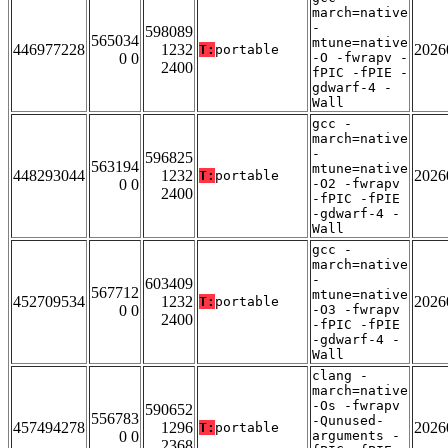
march=native
-
598089
565034
mtune=native
446977228
1232
2026
T:
portable
0 0
-O -fwrapv -
2400
fPIC -fPIE -
gdwarf-4 -
Wall
gcc -
march=native
-
596825
563194
mtune=native
448293044
1232
2026
T:
portable
0 0
-O2 -fwrapv
2400
-fPIC -fPIE
-gdwarf-4 -
Wall
gcc -
march=native
-
603409
567712
mtune=native
452709534
1232
2026
T:
portable
0 0
-O3 -fwrapv
2400
-fPIC -fPIE
-gdwarf-4 -
Wall
clang -
march=native
-Os -fwrapv
590652
556783
-Qunused-
457494278
1296
2026
T:
portable
0 0
arguments -
2368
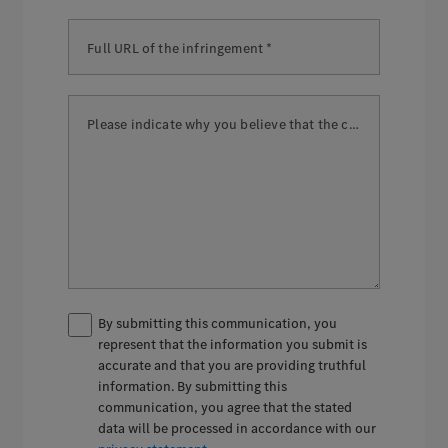
Full URL of the infringement *
Please indicate why you believe that the content is illegal. *
By submitting this communication, you
represent that the information you submit is
accurate and that you are providing truthful
information. By submitting this
communication, you agree that the stated
data will be processed in accordance with our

• • • •

= About this exercise =
Write out the entries again, exactly as given, skipping any images.

= Answer space =
march=native
-
598089
565034
mtune=native
446977228
1232
2026
T:
portable
0 0
-O -fwrapv -
2400
fPIC -fPIE -
gdwarf-4 -
Wall
gcc -
march=native
-
596825
563194
mtune=native
448293044
1232
2026
T:
portable
0 0
-O2 -fwrapv
2400
-fPIC -fPIE
-gdwarf-4 -
Wall
gcc -
march=native
-
603409
567712
mtune=native
452709534
1232
2026
T:
portable
0 0
-O3 -fwrapv
2400
-fPIC -fPIE
-gdwarf-4 -
Wall
clang -
march=native
-Os -fwrapv
590652
556783
-Qunused-
457494278
1296
2026
T:
portable
0 0
arguments -
2368
Full URL of the infringement *
Please indicate why you believe that the content is illegal. *
By submitting this communication, you
represent that the information you submit is
accurate and that you are providing truthful
information. By submitting this
communication, you agree that the stated
data will be processed in accordance with our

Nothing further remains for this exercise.